More gamesmanship is emerging. Venezuelan oil minister said that 500,000 b/d of its heavy oil production is "not included in the agreement."
Crude oil hedgers and traders are taking prices down, notwithstanding OPEC's Vienna Agreement a week ago, which I think contains a number of errors and flaws. A Reuters survey of 260 energy professionals reported that the majority do not fully buy into the promised cut and are only willing to price-in half of it. The mean estimate of the survey puts OPEC production at 33.0 million barrels per day (mmbd) for 2017. I think there are many scenarios that create much uncertainty as to what it ends up being next year.
The Energy Information Administration (NYSEMKT:EIA) released its Short-Term Energy Outlook (STEO) for December, and it estimates OPEC production at 33.15 for 2017, up from 32.5 for 2016. But its estimate for November 2016 was 33.19, exactly one million barrels per day lower than the Reuters and Bloomberg's surveys.
The EIA forecasts that non-OPEC production will average 57.2 mmbd in 2017, 350,000 b/d higher than in 2016. EIA forecasts that U.S. crude production has bottomed and will rise to 9.0 mmbd by the end of 2017. The increase is on the back of a rise in output from the Gulf of Mexico.
However, there are reports that American shale oil companies have been hedging (selling) heavily into the crude futures market after prices popped on the surprise OPEC announcement of a production cut, distributed among most members. Companies could hedge around $55/b in the out-years, which locks-in profitability even if prices should drop from the additional supplies they bring to the market. The EIA model is not built around factoring-in hedgers' futures and options contracts. We will get our first look at their activities in the report on Friday.
Though EIA projects world oil consumption to gain a solid 1.5 mmbd next year, it estimates that oil inventories will still build, albeit much more slowly than this year or last. It projects that stocks will build by about 20 million barrels through 2017. This is not what OPEC wants to hear.
This past week ending December 2nd, total U.S. stocks built by 2 million barrels (mmb) to end at 1.343 billion, up 69 million from a year ago. Crude stocks in Cushing, Ok, rose by 3.8 mmb, one of the largest one-week builds, and have built by 6.2 mmb over the past 2 weeks. But total U.S. crude stocks actually fell by 2.4 mmb. Crude stocks ended at 485.8 mmb, completely reversing their drop from August, which OPEC had cited in their Algiers' press release as an indication that world supplies had begun the balancing process.
Imports are ample. Net crude imports at 7.5 mmbd are 6.0% higher over the past 4 weeks v. a year ago.

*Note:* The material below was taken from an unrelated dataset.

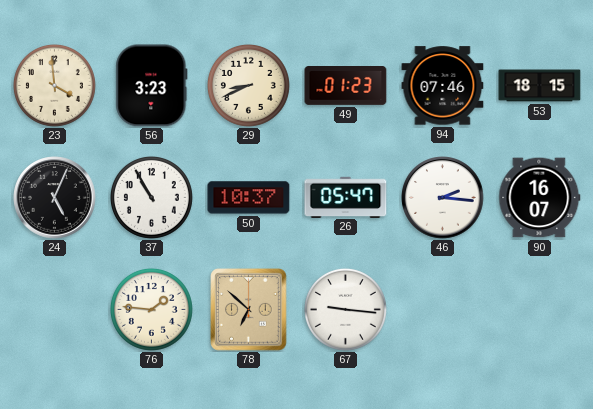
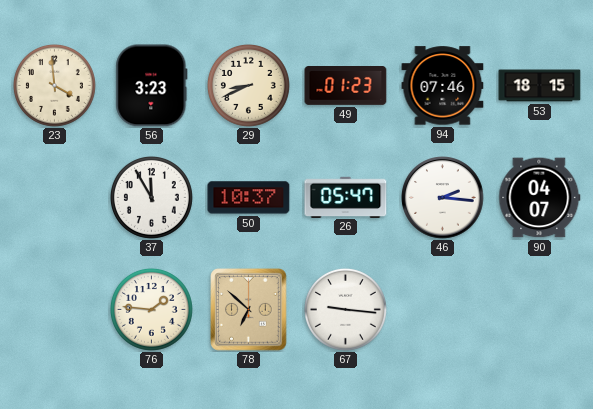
24: 5:04 -> none
37: 10:55 -> 11:55
90: 16:07 -> 04:07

But petroleum product demand has weakened. Over the past 4 weeks, it is down 1.0% v. a year ago and is the lower than in 2014 and 2013 as well. (This dip may be temporary.) In the year-through- October, demand is up just 0.1% v. a year ago. Saudi energy minister Khalid al-Falih had commented last week:"…We can also depend on recovery in consumption, especially from the U.S."

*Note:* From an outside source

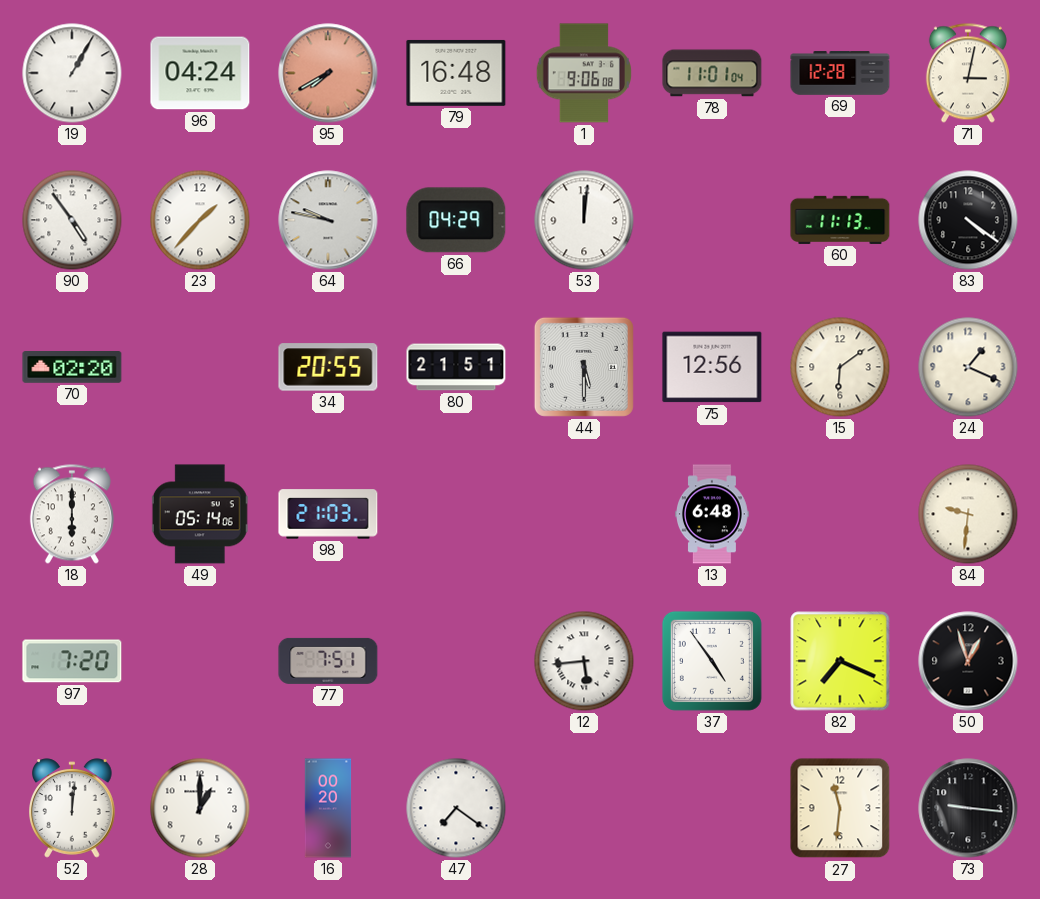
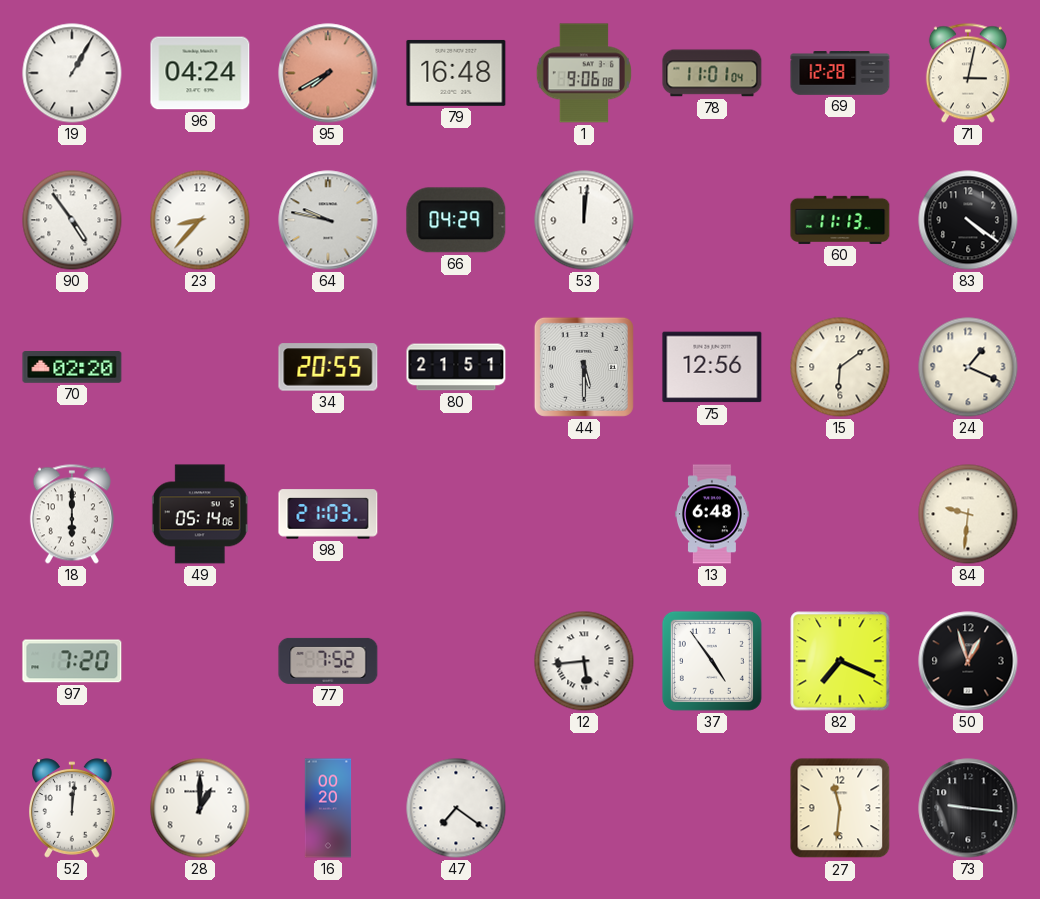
23: 1:37 -> 8:37
77: 7:51 -> 7:52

OPEC got a deal to show the market a week ago, and prices jumped. It appears that American shale companies took advantage by hedging (selling) to lock-in future profits. But this cycle has happened very quickly. I hope and expect shale companies will get a few more chances to hedge at good levels ($55) so that the industry is on a better footing when the OPEC deal fails.